Fix BibliographicData.has_changed to throttle updates when data sourc… by dbernstein · Pull Request #3198 · ThePalaceProject/circulation

dbernstein · 2026-04-02T18:25:25Z

Description

Refactor BibliographicData.has_changed to throttle re-imports when a data source
does not supply a data_source_last_updated timestamp.
Previously, a missing source timestamp caused every record to be treated as changed
on every import run. The method now supports a configurable minimum_time_between_updates
field (a datetime.timedelta, defaulting to zero) that controls how long to wait before
re-importing a record when no source timestamp is available.
The Overdrive representation extractor sets this to 3 days, since Overdrive does not
provide per-record update timestamps.
Other changes:

Add type annotation to minimum_time_between_updates
Restore a missing None guard in has_changed after the edition lookup
Refactor the if/elif/else logic for clarity and add a log message when skipping due to
the minimum interval
Expand the has_changed docstring to document all return cases
Add import datetime to representation.py (was missing)

Motivation and Context

Fixes PP-3983. Without a per-record "last updated" timestamp from Overdrive, every import
run was unnecessarily re-importing every Overdrive record, generating excess metadata
update tasks. The 3-day cooldown on minimum_time_between_updates prevents this churn
while still allowing records to be refreshed periodically.

How Has This Been Tested?

Eight new unit tests were added to TestBibliographicData covering all has_changed
code paths:

No matching edition in the database → always re-import
edition.updated_at is None (with or without a source timestamp) → always re-import
data_source_last_updated is None, edition older than minimum_time_between_updates → re-import
data_source_last_updated is None, edition within minimum_time_between_updates → skip
Custom minimum_time_between_updates values respected
Source timestamp newer than edition → re-import
Source timestamp older than edition → skip
A new test in TestOverdriveRepresentationExtractor confirms that
book_info_to_bibliographic sets minimum_time_between_updates = timedelta(days=3).
Existing tests in test_bibliographic.py were updated to reflect the new change-detection
semantics where data_source_last_updated=None no longer unconditionally forces a re-import.
All 43 tests in test_bibliographic.py and all 30 tests in test_representation.py pass.

Checklist

I have updated the documentation accordingly.
All new and existing tests passed.

…e provides no timestamp (PP-3983) When data_source_last_updated is None but edition.updated_at is set, avoid triggering an update unless the minimum time between updates (default 2 hours) has elapsed. Previously, a missing source timestamp always forced a re-import on every run.

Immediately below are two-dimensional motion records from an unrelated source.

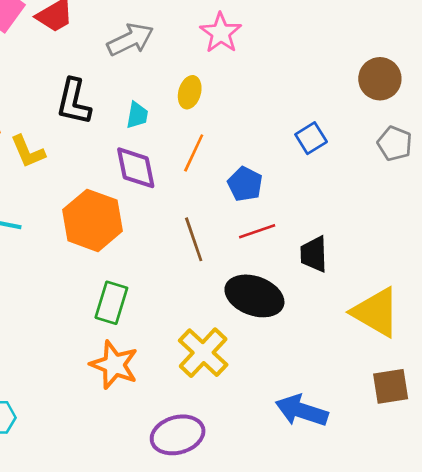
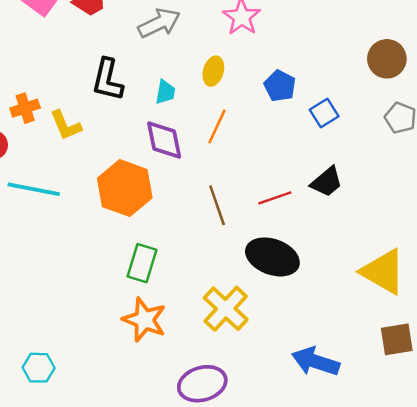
blue pentagon: (245, 184) -> (280, 86), moved
black trapezoid: (314, 254) -> (327, 182), moved, turned -128

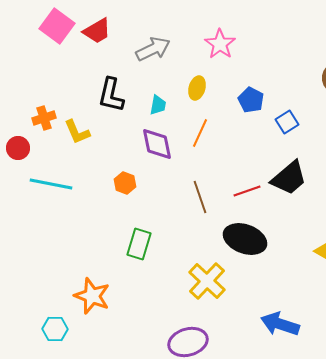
black trapezoid: (327, 182) -> (289, 178), size x1.4
orange hexagon: (125, 188) -> (125, 183), size x0.5
orange star: (144, 320) -> (92, 296), moved

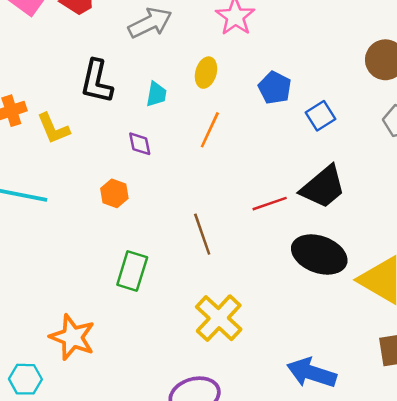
purple diamond: (157, 144) -> (140, 144), moved, size x0.6
brown line: (200, 197) -> (202, 234), moved
black ellipse: (245, 239) -> (319, 254), moved

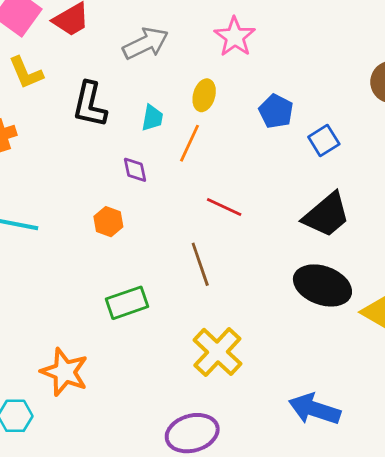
yellow L-shape: (53, 129) -> (26, 73), moved
orange line: (210, 130) -> (189, 143), moved
red line: (270, 204) -> (224, 207), moved, turned 44
green rectangle: (132, 271) -> (127, 303), turned 54

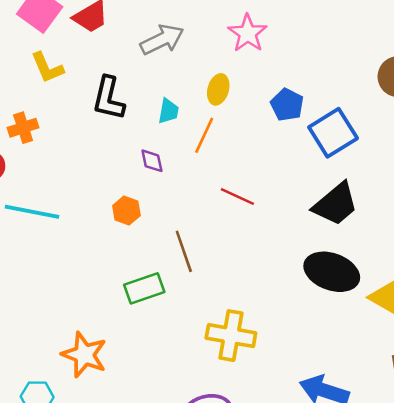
blue square: (324, 141) -> (333, 133), size x1.6
brown line: (200, 264) -> (184, 251), moved
yellow cross: (217, 352) -> (231, 336), turned -33

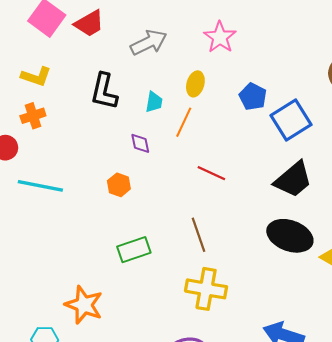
yellow L-shape: (47, 68) -> (36, 77), moved, turned -48
brown line: (184, 251) -> (199, 235), moved

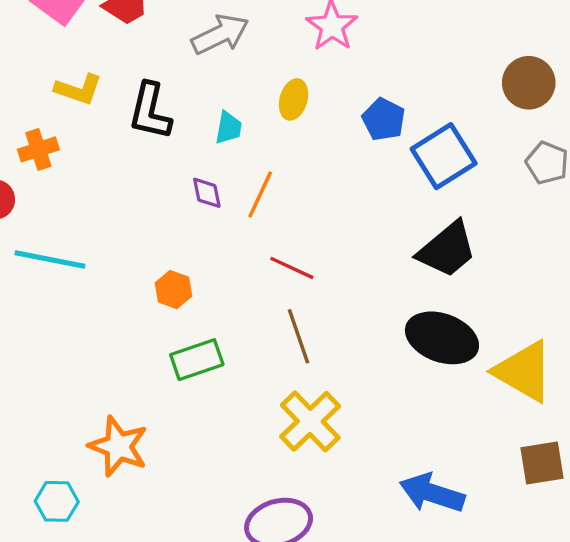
yellow L-shape: (36, 77) -> (78, 89), moved
orange line: (184, 122) -> (260, 194), moved
red line: (211, 173) -> (292, 268), moved
orange hexagon: (119, 185) -> (173, 290), moved
yellow cross: (206, 289) -> (310, 421), turned 36

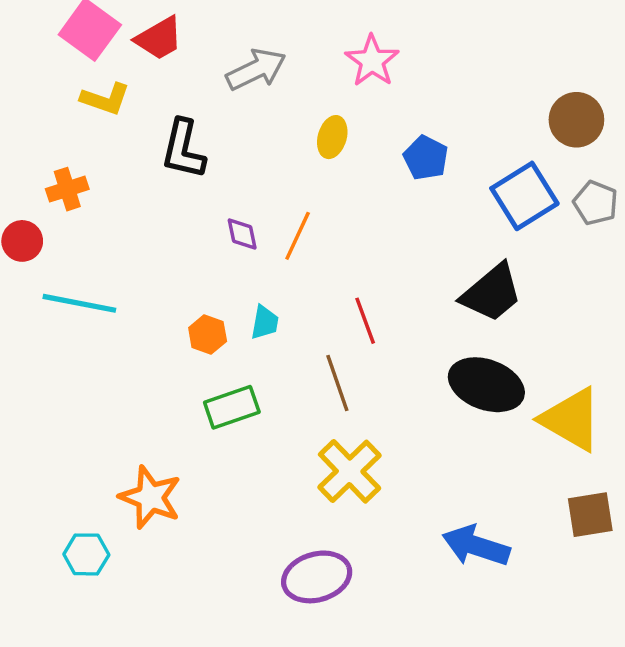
yellow L-shape: (78, 89) -> (105, 99), moved
cyan trapezoid: (228, 128) -> (265, 322), moved
blue square: (444, 156) -> (524, 196), moved
red line: (292, 268) -> (365, 321), moved, turned 45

codecov · 2026-04-02T20:03:01Z

Codecov Report

✅ All modified and coverable lines are covered by tests.
✅ Project coverage is 93.28%. Comparing base (0c48691) to head (cc7adea).
⚠️ Report is 11 commits behind head on main.

Additional details and impacted files

@@            Coverage Diff             @@
##             main    #3198      +/-   ##
==========================================
- Coverage   93.28%   93.28%   -0.01%     
==========================================
  Files         496      496              
  Lines       46005    46012       +7     
  Branches     6300     6302       +2     
==========================================
+ Hits        42916    42921       +5     
- Misses       2002     2004       +2     
  Partials     1087     1087

☔ View full report in Codecov by Sentry.
📢 Have feedback on the report? Share it here.

🚀 New features to boost your workflow:

❄️ Test Analytics: Detect flaky tests, report on failures, and find test suite problems.

tdilauro

I left a few suggestions below.

src/palace/manager/data_layer/bibliographic.py

src/palace/manager/integration/license/overdrive/representation.py

tdilauro · 2026-04-02T21:23:15Z

src/palace/manager/data_layer/bibliographic.py

+        self,
+        session: Session,
+        edition: Edition | None = None,
+    ) -> bool:


We should probably update the docstring here temporarily, since it doesn't accurately reflect the current situation.

tdilauro · 2026-04-02T21:31:33Z

src/palace/manager/data_layer/bibliographic.py

+                return True
+            return False
+        elif edition.updated_at is None:
+            # if we don't have an edition updated_at but we do have a source last updated time, assume change


The condition the elif here doesn't match the comment.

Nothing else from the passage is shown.